Aim of the exercise: Write out every entry below exactly as it appears. Pictures do not belong in the copy.

Supplied records:
^^^^^^^^^^^^^^^^

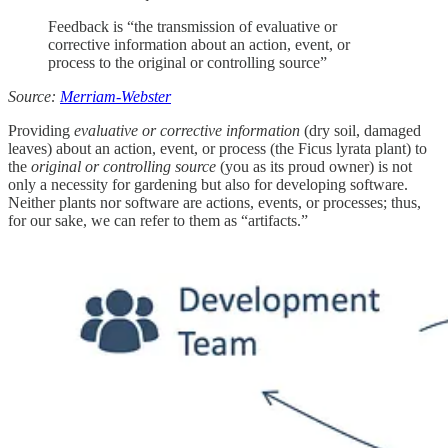
Feedback is “the transmission of evaluative or
corrective information about an action, event, or
process to the original or controlling source”
Source:
Merriam-Webster
Providing
evaluative or corrective information
(dry soil, damaged
leaves) about an action, event, or process (the Ficus lyrata plant) to
the
original or controlling source
(you as its proud owner) is not
only a necessity for gardening but also for developing software.
Neither plants nor software are actions, events, or processes; thus,
for our sake, we can refer to them as “artifacts.”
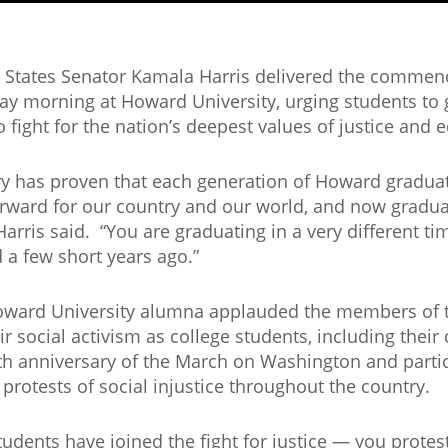
 States Senator Kamala Harris delivered the comme
ay morning at Howard University, urging students to g
o fight for the nation’s deepest values of justice and e
ry has proven that each generation of Howard graduat
rward for our country and our world, and now graduat
 Harris said. “You are graduating in a very different t
d a few short years ago.”
ward University alumna applauded the members of t
eir social activism as college students, including their
th anniversary of the March on Washington and partic
g protests of social injustice throughout the country.
tudents have joined the fight for justice — you protest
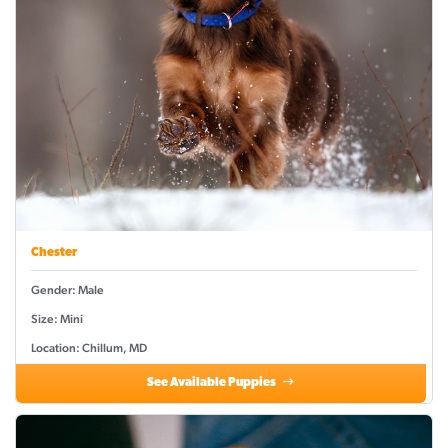
Chester
Gender: Male
Size: Mini
Location: Chillum, MD
See Available Puppies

^^^^^^^^^^^^^^^^

Solved problem:
Feedback is “the transmission of evaluative or
corrective information about an action, event, or
process to the original or controlling source”
Source:
Merriam-Webster
Providing
evaluative or corrective information
(dry soil, damaged
leaves) about an action, event, or process (the Ficus lyrata plant) to
the
original or controlling source
(you as its proud owner) is not
only a necessity for gardening but also for developing software.
Neither plants nor software are actions, events, or processes; thus,
for our sake, we can refer to them as “artifacts.”
 States Senator Kamala Harris delivered the comme
ay morning at Howard University, urging students to g
o fight for the nation’s deepest values of justice and e
ry has proven that each generation of Howard graduat
rward for our country and our world, and now graduat
 Harris said. “You are graduating in a very different t
d a few short years ago.”
ward University alumna applauded the members of t
eir social activism as college students, including their
th anniversary of the March on Washington and partic
g protests of social injustice throughout the country.
tudents have joined the fight for justice — you protest
Chester
Gender: Male
Size: Mini
Location: Chillum, MD
See Available Puppies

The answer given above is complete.